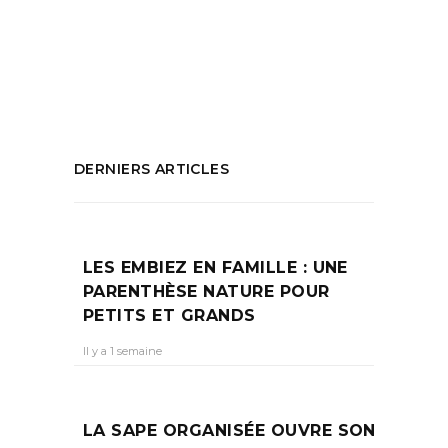
déco à marseille
,
revendeur chaise eames
,
serax marseille
PARTAGEZ :
DERNIERS ARTICLES
LES EMBIEZ EN FAMILLE : UNE
PARENTHÈSE NATURE POUR
PETITS ET GRANDS
Il y a 1 semaine
LA SAPE ORGANISÉE OUVRE SON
--------------------------------------------------
### Work to be completed
Give back the lines above exactly, from the one with "LES EMBIEZ EN FAMILLE : UNE" through the last line.

### Answer section
LES EMBIEZ EN FAMILLE : UNE
PARENTHÈSE NATURE POUR
PETITS ET GRANDS
Il y a 1 semaine
LA SAPE ORGANISÉE OUVRE SON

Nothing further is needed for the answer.